Tuesday, August 08, 2006

On Labels

I love women and I love being a woman. I care about the world around me and will likely devote much of my life to social issues. Yet I don’t call myself a Feminist or a Socialist.

I don’t define myself, because I don’t want to be confined in a box.

When I die, I’ll spend eternity in a box. We have plenty of time to be in boxes. I don’t understand why some people are in such a rush. Maybe it’s so people can get to know them faster and understand them better. Maybe it’s so people can identify with some group of other people in similar boxes. Maybe having the same box as someone makes them like you better. I don’t care about those things. I understand that a lot of people do though. Insecurity can make people need to belong somewhere concrete…even if it is just a silly box.

Until I die, I want to remain flexible. My ability to move is what separates me from the imprisoned and the dead. You don't need to know me through and through by looking at me. And I live for the element of surprise.

Friday, August 04, 2006

Animal Shelter Tragedy

I saw something on the news this morning that brought me to tears.
An SPCA animal shelter in Midland caught fire last night when it was struck by lightening, killing as many as 30 kitties and other small animals.

Thankfully 27 cats, puppies and older dogs were rescued, but they all suffered terrible burns, eye damage and other injuries. Just the thought of these innocent animals suffering, and some being trapped and helpless in the midst of a raging fire is just heart-breaking.

Please click here to learn more about this and how you can make a donation to the SPCA, as now they all need a new home and money for treatment. I'm sending a cheque for $20...I know it's not much, but I don't get paid until next Friday and it's all I can do.

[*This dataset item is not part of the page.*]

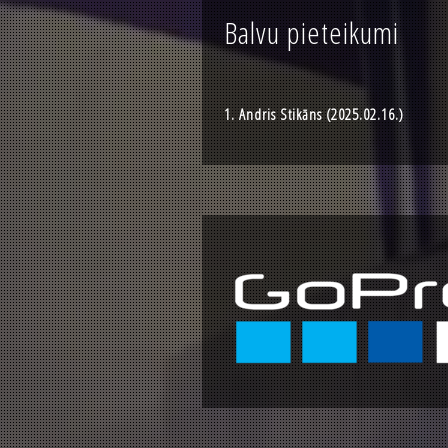
Balvu pieteikumi
1. Andris Stikāns (2025.02.16.)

On a lighter note, today is the most beautiful day I have seen in a while. If there is a place in the world where every day is like this, please let me know and I will move there!

Wednesday we booked our flight and hotel package for Paris. THIS is the place we're staying at. I requested a room with a balcony and view of the Arc de Triomphe on Champs Elysees. I am so fricking excited I could scream!

The view!

Thursday, August 03, 2006

(Bad Poetry Blitz)

You are four years ahead of yourself
Seven days behind schedule
And maybe the cigarette is smoking you

Earth lion

I am still who I am and who I was
When you thought you knew me.
You saw me in many places –
Different everywhere.
Changing is who I am;
My skin, my mind.

woman

those tiny grains of sand move faster through that glass than you think
and there’s too much salt in the water to drink
you float better than you sink
you bleed red not pink

warming

while some stress over melting ice
and honchos fear financial meltdown
my indifference is keeping me dry

Tuesday, August 01, 2006

Confessions of a Bon Vivant

I am so excited about Paris. I wasn't before. In fact, I didn't think it would happen and I wasn't even sure if I could or would go.

But then every time I step outside my house onto rocks, mud, gravel and dust and every time my thoughts are interrupted by the sound of machines destroying things and firehouse bells and ambulance sirens I realize...I have to get the hell out of here!

It's getting harder to concentrate at work because I keep zoning out and thinking about the trip. I can see myself there, at la Tour Eiffel, strutting down Champs Elysees, salivating from all the designer yumminess around me...Sitting at some cafe sipping espresso with a long french cigarette...watching the city float by as we enjoy cocktails on the River Seine...

And I wonder how and when and why suddenly in my life that has been so plagued with shitty luck, did I suddenly fall upon such an amazing opportunity. I fear I will become spoiled from the happiness I'm just not really used to and never, ever recover.

I can't wait to see this city. I have a feeling I might belong there.